Sequence Parallelism for Inference: Part 1

23 Dec, 2025

Introduction

Nd+ parallelism techniques are often invented for training first, then adapted for inference. Most techniques have seen great success in today’s inference world (both individually and together). However, Sequence Parallelism has not seen wide adoption in the open source world. If you look at vLLM or SGLang today, sequence parallelism is either in not-so-active development or completely deprioritized.

As a huge fan of low time-to-first-token (TTFT) long-sequence inference (motivated by my work at Augment Code—check us out!), this greatly saddens me. This blog series aims to bring back some love for Sequence Parallelism for Inference.

💔 Another embarrassing reason for this blog series is because I have spent ungodly hours re-inventing Sequence Parallelism variants and begrudgingly realized that many of my so-called original ideas were just from papers I read back in school (many such cases). So I decided to sit down and write to prevent another poor soul (and my future self) from wasting time re-deriving the basics of Sequence Parallelism

This blog series solely focus on prefill time-to-first-token. If you care about memory overhead (weight + KV cache) or decode time-per-output-token then consider using Sequece Parallelism in conjunction with other techniques like other parallelisms, quantization, prefill-decode disaggregation, page/radix attention, etc.

Notation

$N$ is the tensor size
$p$ is the number of devices
$B$ is batch size
$T$ is sequence length
$nkv \text{ and } nq$ denote number of kv heads and q heads respectively.
$d$ is headdim
$H$ is hidden dimension, $H = nq \times d$
$\ll$ means order of magnitude smaller

What is Sequence Parallelism (SP)?

In one sentence: sequence parallelism shards the input along the sequence dimension across devices, and subsequent operations—such as ResidualAdd, LayerNorm, and MatMuls—are performed on these partitioned sequences. Attention is the only exception, where tokens are dependent (causal) and often require either full KV and/or full Q for computation.

The idea sounds simple enough, but in reality there are many sequence parallelism variants. Before we dive deeper into different SP variants, let’s take a quick detour to explain why Tensor Parallelism isn’t good enough for low-latency prefill.
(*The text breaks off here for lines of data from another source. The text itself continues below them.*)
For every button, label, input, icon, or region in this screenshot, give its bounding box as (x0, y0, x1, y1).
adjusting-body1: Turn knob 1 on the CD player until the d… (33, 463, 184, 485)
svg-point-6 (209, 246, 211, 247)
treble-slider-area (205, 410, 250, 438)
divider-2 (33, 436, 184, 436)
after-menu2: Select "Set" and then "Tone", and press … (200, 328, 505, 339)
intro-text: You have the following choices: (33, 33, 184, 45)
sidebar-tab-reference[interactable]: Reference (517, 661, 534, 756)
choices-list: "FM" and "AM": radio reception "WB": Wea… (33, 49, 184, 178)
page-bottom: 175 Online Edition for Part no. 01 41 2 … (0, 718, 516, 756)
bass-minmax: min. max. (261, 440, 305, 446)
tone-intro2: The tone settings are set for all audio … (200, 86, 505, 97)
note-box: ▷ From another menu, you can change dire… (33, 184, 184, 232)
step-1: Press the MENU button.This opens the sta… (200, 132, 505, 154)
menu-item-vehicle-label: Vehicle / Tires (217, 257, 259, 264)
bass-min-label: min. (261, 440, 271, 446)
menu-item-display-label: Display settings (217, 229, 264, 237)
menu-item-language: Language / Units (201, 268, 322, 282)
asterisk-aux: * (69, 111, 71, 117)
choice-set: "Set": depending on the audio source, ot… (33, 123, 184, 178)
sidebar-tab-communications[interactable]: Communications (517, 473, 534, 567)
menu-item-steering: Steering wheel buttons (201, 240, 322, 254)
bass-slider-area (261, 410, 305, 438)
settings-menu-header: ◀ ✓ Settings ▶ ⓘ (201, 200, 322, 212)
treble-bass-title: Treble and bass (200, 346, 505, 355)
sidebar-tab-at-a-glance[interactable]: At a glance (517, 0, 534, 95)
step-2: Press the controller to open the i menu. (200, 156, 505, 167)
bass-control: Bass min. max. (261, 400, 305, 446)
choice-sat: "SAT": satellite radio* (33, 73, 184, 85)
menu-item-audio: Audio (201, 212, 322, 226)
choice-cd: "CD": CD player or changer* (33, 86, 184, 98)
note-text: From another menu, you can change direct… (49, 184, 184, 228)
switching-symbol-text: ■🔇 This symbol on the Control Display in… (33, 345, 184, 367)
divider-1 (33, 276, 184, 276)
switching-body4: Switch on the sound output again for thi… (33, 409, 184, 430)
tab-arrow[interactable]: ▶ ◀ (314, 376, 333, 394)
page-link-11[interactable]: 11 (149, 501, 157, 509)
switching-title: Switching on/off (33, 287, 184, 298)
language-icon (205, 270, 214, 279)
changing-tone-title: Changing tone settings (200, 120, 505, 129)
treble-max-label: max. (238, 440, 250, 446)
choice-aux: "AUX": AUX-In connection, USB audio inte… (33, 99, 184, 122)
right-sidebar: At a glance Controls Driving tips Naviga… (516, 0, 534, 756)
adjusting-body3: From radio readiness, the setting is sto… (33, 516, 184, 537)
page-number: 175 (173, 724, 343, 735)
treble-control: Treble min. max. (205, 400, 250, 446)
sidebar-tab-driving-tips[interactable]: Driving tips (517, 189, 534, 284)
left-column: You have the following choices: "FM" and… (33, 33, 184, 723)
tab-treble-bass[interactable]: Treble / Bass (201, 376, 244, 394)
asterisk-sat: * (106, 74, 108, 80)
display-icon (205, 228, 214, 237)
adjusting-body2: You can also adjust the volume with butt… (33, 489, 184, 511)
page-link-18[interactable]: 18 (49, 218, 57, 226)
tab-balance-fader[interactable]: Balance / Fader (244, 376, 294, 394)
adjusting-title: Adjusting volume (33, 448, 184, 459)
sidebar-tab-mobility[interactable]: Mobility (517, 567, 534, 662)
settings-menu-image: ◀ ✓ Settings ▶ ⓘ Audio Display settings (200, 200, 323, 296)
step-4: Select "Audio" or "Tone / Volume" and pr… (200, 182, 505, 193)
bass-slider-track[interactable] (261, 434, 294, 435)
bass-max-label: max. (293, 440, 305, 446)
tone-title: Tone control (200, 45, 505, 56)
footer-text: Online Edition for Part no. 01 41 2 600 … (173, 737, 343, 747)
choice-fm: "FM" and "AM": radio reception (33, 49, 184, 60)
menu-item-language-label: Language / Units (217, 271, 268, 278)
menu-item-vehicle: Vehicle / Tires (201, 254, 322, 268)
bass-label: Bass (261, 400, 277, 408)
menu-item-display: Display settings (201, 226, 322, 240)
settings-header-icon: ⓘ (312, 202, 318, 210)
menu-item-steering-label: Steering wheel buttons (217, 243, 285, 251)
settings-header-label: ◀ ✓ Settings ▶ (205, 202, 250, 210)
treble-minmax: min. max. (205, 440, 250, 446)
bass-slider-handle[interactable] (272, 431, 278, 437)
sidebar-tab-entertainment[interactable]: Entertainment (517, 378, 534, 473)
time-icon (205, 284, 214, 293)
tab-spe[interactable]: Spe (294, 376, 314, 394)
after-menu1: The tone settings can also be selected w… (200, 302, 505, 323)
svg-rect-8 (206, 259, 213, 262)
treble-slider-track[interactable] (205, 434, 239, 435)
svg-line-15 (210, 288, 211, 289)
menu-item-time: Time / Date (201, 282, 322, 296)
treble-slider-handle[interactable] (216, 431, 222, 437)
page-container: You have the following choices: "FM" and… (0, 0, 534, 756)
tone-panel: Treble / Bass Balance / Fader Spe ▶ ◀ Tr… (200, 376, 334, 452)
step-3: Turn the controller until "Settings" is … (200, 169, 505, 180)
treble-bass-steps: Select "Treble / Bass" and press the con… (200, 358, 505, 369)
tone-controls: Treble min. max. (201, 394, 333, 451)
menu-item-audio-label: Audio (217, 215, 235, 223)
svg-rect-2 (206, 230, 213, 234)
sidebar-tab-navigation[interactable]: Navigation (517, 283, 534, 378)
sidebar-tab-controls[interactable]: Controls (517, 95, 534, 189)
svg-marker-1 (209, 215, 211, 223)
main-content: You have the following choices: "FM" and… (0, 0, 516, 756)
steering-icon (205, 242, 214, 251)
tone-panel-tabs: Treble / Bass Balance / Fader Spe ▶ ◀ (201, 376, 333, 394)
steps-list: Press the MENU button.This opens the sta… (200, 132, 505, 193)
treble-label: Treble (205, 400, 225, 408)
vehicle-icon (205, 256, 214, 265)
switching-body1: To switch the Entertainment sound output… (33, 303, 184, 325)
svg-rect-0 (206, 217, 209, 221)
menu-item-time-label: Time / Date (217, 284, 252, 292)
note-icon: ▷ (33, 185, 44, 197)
Why is Tensor Parallelism (TP) not good enough?

To reduce TTFT, the first thought is to apply a higher degree of TP. During prefill, as we increase TP degree, both attention computation and MLP scale down roughly linearly. However:

LayerNorm computation does not scale with more devices

LN is a point-wise operation on input activation, which is not sharded during TP. Moreover, when we say LN scales, it’s not computation that scales but rather memory I/O. Point-wise operations are more memory bandwidth-bounded than compute-bounded. Shorter sequence length means less I/O during LN

All-Reduce communication volume increases with more devices

For ring-based All-Reduce, the per-device communication volume is $\frac{2 \times (p - 1) \times N }{p}$. As TP degree grows, this volume increases by 1x (TP=2), 1.5x (TP=4), and 1.75x (TP=8)
Furthermore, we have to do 2 All-Reduces during TP, one after output projection (O proj) and another after ffn2 (or shrink), both of which have $N = B \times T \times H$

For latency-sensitive applications, this is simply not good enough. The solution is, as you’ve guessed from the title, Sequence Parallelism (and friends)!

Sequence Parallelism variants

There are many SP variants. I’ve created this semi-opinionated taxonomy to organize them.

SP Taxonomy As shown in the taxonomy, we’ll focus on Vanilla SP, Megatron-style SP, and Ulysses SP.

Vanilla Sequence Parallelism (or Context Parallelism)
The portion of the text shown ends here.